A TikTok lawyer argued in front of a three-judge panel that the law, signed by President Joe Biden in April, was a violation of the First Amendment.
“The law before this court is unprecedented, and its effect would be staggering,” TikTok’s outside attorney Andrew Pincus said during the closely-watched hearing.
“For the first time in history, Congress has expressly targeted a specific US speaker banning its speech and the speech of 170 million Americans,” Pincus added.
The feds, meanwhile, doubled down on their argument that the risk of the Chinese government manipulating the app poses an unacceptable national security risk.
TikTok, headed by CEO Shou Chew, and the DOJ have asked the US Court of Appeals for the District of Columbia to make a decision by Dec. 6.

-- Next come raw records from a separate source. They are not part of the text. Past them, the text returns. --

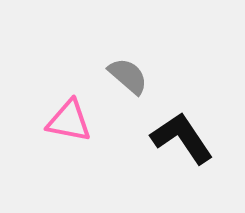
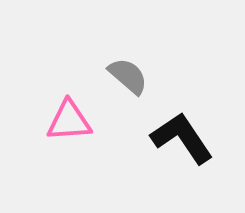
pink triangle: rotated 15 degrees counterclockwise
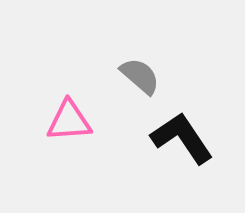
gray semicircle: moved 12 px right
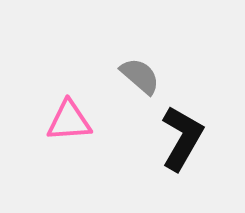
black L-shape: rotated 64 degrees clockwise
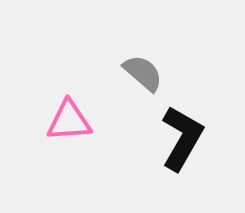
gray semicircle: moved 3 px right, 3 px up
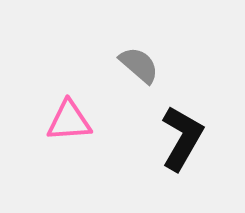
gray semicircle: moved 4 px left, 8 px up
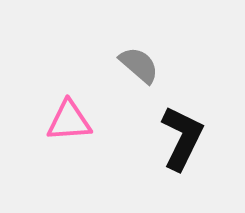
black L-shape: rotated 4 degrees counterclockwise
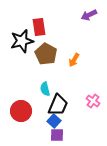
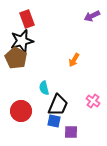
purple arrow: moved 3 px right, 1 px down
red rectangle: moved 12 px left, 8 px up; rotated 12 degrees counterclockwise
brown pentagon: moved 30 px left, 4 px down
cyan semicircle: moved 1 px left, 1 px up
blue square: rotated 32 degrees counterclockwise
purple square: moved 14 px right, 3 px up
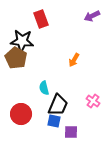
red rectangle: moved 14 px right
black star: rotated 20 degrees clockwise
red circle: moved 3 px down
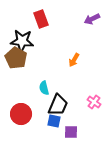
purple arrow: moved 3 px down
pink cross: moved 1 px right, 1 px down
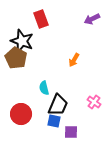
black star: rotated 15 degrees clockwise
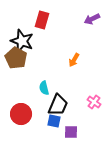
red rectangle: moved 1 px right, 1 px down; rotated 36 degrees clockwise
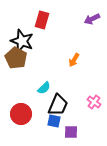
cyan semicircle: rotated 120 degrees counterclockwise
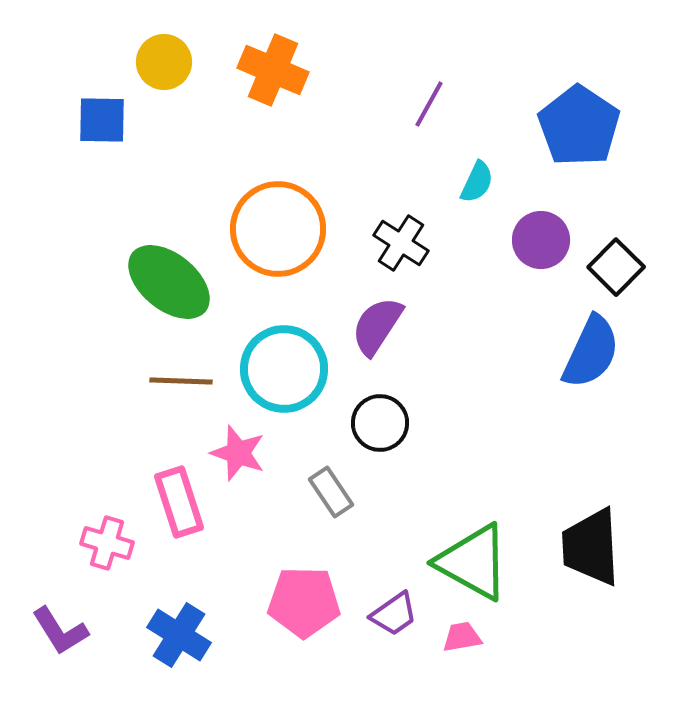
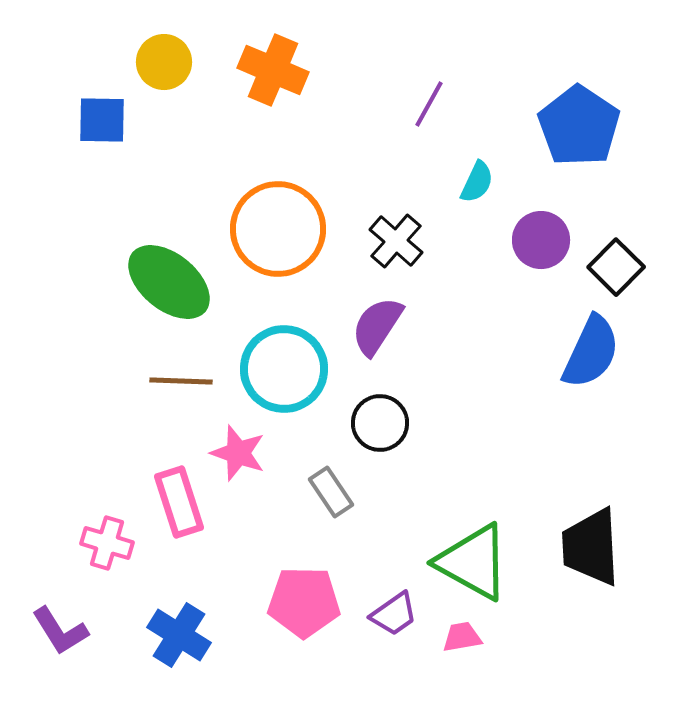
black cross: moved 5 px left, 2 px up; rotated 8 degrees clockwise
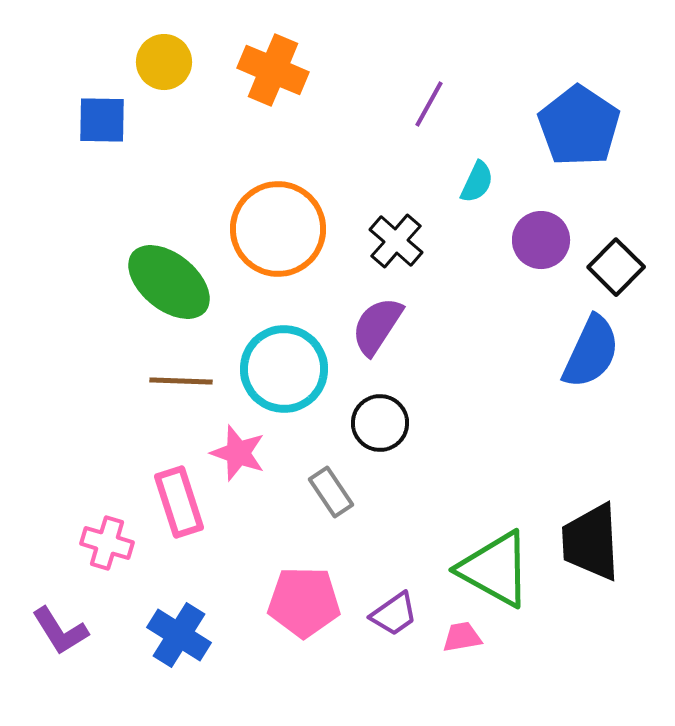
black trapezoid: moved 5 px up
green triangle: moved 22 px right, 7 px down
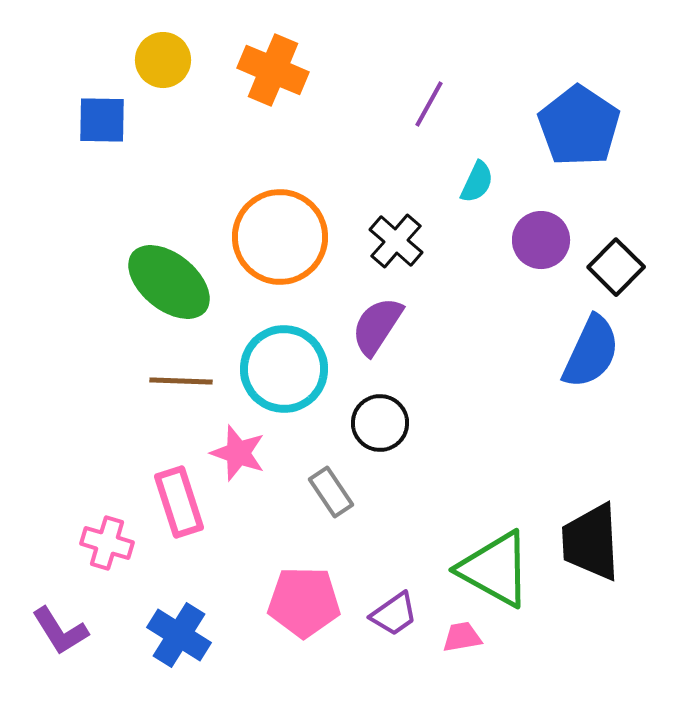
yellow circle: moved 1 px left, 2 px up
orange circle: moved 2 px right, 8 px down
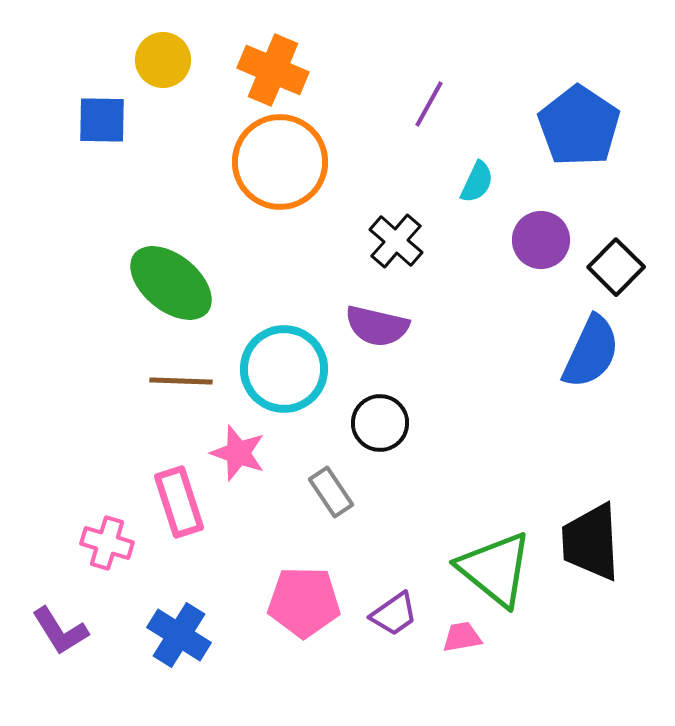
orange circle: moved 75 px up
green ellipse: moved 2 px right, 1 px down
purple semicircle: rotated 110 degrees counterclockwise
green triangle: rotated 10 degrees clockwise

The two-hour hearing, which also included testimony from TikTok creators who say a ban would hurt their livelihoods, ended without a clear indication as to which way the panel would rule.
However, the judges appeared unconvinced by key elements of TikTok’s position, legal experts told The Post.
At one point, Judge Sri Srinivasan pushed back on TikTok’s Pincus by pointing out the case hinged on the app’s China-based ownership. He raised the hypothetical question of whether Congress would be allowed to ban a foreign adversary’s ownership of a media outlet within the US during a time of war.
Elsewhere, Judge Neomi Rao asserted that TikTok was relying on a “very strange framework” to overturn the law by essentially ignoring the fact that Congress had “actually passed a law” and instead treating it as if it were a federal agency.
“I had expected TikTok to face an uphill battle at this hearing, but the questioning they faced was much more critical than anticipated,” said Gus Hurwitz, a senior fellow at the University of Pennsylvania Carey Law School. “The judges seemed quite skeptical that the law merits strict scrutiny, or even intermediate scrutiny.”
“It’s hard to make predictions about these things, but after today’s argument I would say the smart money is on a unanimous and very unambiguous loss for TikTok,” added Hurwitz, who noted the judges “seemed to take the national security arguments very seriously.”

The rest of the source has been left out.